Dinghy towing a car behind an RV is a great way to add more freedom to your adventures. But to dinghy tow successfully, you need the right equipment.
In this dinghy guide, we will cover the tools and equipment needed for dinghy towing. To tow a vehicle behind an RV, you will need:
Tow bar (or tow dolly)
RV hitch and drop / rise adapter
Dinghy towing harness
Tabs and safety cables
What is dinghy towing?
Dinghy towing is the act of towing a car behind a motorhome or RV. The car, called the dinghy, is connected to the RV with a hitch, wiring and other components. It is pulled by the RV as a trailer.
Other vehicles beyond just cars can also be dinghy towed, such as SUVs, pickup trucks and 4x4s.
There are a few different options for towing a car behind a motorhome.
Dinghy towing vs flat towing
Dinghy towing is the umbrella term for towing a vehicle behind an RV, while flat towing is more specific. The difference comes down to the motorhome towing equipment. Dinghy towing can be done using a tow bar or tow dolly.
When a tow bar is used, all four of the vehicle’s wheels are on the road. This is referred to as flat towing or four-down towing.
When a tow dolly is used, the vehicle’s front wheels are up off the road, resting on the tow dolly.

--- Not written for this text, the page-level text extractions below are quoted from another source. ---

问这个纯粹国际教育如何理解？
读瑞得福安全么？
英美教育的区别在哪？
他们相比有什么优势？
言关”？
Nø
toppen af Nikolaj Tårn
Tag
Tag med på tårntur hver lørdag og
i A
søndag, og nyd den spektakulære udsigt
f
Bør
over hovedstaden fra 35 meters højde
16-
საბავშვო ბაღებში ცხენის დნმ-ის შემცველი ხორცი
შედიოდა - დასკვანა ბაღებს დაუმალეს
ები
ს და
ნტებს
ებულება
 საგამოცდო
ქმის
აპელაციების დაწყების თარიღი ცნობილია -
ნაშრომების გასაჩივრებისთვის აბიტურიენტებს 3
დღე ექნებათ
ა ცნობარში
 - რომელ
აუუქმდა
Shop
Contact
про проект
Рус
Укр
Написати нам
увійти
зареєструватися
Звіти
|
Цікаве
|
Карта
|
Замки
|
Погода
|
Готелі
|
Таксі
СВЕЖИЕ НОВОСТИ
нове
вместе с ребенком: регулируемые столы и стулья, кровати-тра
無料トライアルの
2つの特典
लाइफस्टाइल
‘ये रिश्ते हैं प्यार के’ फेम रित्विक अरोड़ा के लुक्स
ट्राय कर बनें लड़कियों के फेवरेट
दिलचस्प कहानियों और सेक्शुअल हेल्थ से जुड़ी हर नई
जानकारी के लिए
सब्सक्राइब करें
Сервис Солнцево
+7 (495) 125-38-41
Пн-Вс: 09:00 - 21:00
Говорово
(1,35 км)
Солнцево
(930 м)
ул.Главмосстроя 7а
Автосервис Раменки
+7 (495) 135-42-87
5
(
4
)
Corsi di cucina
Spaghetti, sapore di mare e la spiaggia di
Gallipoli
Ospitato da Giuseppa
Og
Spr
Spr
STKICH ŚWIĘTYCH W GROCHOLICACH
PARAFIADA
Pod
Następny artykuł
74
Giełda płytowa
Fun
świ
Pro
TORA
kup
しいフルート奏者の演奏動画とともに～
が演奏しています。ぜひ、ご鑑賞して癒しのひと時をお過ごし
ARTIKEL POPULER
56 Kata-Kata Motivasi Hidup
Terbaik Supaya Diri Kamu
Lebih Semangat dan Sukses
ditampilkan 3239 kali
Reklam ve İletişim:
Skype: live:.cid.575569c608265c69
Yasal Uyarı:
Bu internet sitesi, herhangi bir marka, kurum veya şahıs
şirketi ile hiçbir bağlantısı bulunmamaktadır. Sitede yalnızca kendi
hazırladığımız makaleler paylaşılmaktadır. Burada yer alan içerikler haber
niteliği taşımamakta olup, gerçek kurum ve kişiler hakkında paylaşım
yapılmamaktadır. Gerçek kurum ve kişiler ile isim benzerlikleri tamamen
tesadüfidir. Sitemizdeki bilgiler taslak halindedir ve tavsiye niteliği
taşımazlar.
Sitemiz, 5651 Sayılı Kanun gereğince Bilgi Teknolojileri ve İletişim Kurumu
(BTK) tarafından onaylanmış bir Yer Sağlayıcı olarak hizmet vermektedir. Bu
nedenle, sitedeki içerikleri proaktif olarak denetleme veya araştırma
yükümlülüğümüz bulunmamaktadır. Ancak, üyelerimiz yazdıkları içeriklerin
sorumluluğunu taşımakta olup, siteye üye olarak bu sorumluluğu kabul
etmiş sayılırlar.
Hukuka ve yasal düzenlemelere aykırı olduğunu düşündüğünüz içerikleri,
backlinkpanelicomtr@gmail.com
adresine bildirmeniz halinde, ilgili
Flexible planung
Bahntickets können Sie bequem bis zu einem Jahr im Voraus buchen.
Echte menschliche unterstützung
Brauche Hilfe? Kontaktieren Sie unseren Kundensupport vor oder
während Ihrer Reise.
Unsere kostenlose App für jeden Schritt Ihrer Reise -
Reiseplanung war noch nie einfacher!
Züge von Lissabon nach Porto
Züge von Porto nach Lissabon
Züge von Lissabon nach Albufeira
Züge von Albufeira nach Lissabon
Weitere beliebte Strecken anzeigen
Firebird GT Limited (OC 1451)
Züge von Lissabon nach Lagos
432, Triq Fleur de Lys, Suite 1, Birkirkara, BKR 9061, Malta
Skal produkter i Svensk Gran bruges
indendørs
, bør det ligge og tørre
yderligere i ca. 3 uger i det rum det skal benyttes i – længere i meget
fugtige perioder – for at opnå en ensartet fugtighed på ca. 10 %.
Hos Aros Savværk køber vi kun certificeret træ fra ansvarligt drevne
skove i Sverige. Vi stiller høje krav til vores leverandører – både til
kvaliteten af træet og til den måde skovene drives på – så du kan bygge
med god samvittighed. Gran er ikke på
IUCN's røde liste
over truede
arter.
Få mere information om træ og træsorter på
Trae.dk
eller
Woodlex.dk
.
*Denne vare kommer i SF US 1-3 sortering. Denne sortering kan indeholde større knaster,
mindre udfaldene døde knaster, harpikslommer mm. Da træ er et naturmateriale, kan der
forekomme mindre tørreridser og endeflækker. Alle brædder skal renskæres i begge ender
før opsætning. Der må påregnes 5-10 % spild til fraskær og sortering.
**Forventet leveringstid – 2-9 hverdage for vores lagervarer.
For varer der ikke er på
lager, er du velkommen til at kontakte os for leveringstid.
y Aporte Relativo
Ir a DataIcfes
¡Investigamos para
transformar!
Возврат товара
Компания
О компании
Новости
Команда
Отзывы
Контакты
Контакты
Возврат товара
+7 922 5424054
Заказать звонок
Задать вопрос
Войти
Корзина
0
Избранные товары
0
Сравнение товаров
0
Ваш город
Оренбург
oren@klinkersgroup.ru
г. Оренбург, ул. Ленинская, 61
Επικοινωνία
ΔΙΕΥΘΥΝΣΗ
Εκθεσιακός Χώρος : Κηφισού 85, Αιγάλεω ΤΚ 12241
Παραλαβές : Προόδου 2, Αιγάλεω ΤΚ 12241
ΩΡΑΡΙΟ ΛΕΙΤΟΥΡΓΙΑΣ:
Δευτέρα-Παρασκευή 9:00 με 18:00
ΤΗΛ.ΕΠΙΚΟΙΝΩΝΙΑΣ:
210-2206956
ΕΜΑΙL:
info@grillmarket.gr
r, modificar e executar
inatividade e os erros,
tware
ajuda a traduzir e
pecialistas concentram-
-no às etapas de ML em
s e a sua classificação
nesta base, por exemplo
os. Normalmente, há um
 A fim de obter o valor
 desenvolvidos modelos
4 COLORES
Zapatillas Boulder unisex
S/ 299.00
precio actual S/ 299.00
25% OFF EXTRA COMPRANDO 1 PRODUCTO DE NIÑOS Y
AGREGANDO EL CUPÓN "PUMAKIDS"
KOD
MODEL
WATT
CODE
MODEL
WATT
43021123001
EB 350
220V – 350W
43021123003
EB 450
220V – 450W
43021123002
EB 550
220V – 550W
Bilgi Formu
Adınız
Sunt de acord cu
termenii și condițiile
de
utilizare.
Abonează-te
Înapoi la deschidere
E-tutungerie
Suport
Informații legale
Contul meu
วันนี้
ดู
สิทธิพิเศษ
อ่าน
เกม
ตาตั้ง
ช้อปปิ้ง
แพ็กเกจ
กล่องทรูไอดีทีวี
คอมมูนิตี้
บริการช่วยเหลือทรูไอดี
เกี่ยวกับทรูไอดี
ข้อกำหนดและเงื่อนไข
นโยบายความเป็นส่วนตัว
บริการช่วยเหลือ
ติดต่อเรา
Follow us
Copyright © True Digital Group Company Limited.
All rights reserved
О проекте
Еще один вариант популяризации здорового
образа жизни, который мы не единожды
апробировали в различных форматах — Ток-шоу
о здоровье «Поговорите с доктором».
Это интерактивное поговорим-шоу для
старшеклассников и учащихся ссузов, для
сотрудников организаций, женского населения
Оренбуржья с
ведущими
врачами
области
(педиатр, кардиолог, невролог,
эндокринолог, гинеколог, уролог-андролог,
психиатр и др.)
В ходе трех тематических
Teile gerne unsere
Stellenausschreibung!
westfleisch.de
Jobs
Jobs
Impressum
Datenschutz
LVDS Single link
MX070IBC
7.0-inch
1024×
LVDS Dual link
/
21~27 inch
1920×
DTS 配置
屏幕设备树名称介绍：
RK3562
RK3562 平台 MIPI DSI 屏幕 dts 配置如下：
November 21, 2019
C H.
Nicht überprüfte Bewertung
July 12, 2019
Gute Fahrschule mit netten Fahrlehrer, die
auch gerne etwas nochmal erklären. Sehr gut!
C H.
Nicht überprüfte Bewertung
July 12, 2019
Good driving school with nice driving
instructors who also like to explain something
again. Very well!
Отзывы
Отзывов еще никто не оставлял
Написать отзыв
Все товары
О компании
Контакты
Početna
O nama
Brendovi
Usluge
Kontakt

Flat towing with a tow bar is preferable for its ease of use and fewer equipment requirements.
Equipment Needed for Flat Towing
Step 1: Choose a tow bar
Start with a tow bar. A tow bar will provide a secure connection between your dinghy vehicle and RV. It is comprised of two arms that attach to the dinghy and pivot side to side for smooth towing and turning.
Tow bars range in style, weight capacity and ease of use. Some tow bars hitch up to the RV using a standard receiver shank. Others use a coupler to drop onto a trailer ball.
Before dinghy towing a vehicle behind an RV, you will need a receiver hitch on the back of your RV. Towing systems for motorhomes are very similar to car towing systems, using a rear-mounted receiver tube. RV hitches are available in a frame-mounted style or bumper-mounted style.
When flat towing a vehicle, the receiver hitch height must be within 3 inches of the tow bar base plate height. If the height difference is greater than 3 inches, a hitch adapter will be needed to drop to the correct height.
To properly dinghy tow a vehicle, it needs to be connected to the RV, not just with a hitch connection but with an electrical connection as well. The towed vehicle lights must be synchronized with the RV lights for safe driving. This is done using a dinghy tow wiring harness.
CURT dinghy towing harnesses are made vehicle-specific for an easy, plug-and-play connection. They provide a standard 4-way flat to plug into the RV electrical socket.
When flat towing a vehicle, an auxiliary braking system is recommended. Many tow dollies come with built-in brakes, but in flat towing, an on-board vehicle braking system should be used.
An RV’s brakes can be overloaded by the weight of the dinghy vehicle. Auxiliary brakes help the RV and vehicle stop smoothly and safely.
Step 6: Add tow bar accessories
To finalize your dinghy towing connection, there may be some additional rv car towing equipment needed. Some of these accessories are included with tow bars, but it is important to verify before towing.
To attach the tow bar arms to the dinghy vehicle, attachment tabs are needed. These are simple, key-style metal tabs that insert into the base plate receivers and provide a linking point for the arm lynch pins.
You will also need safety cables for your dinghy towing setup. Similar to safety chains on a trailer, safety cables connect from the base plate to the RV trailer hitch loops to prevent complete separation in the event of a disconnect.
Tow bar locks
Replacing the hitch pins of your tow bar with hitch locks increases the security of your RV towing setup, particularly when leaving your RV and vehicle parked and unattended.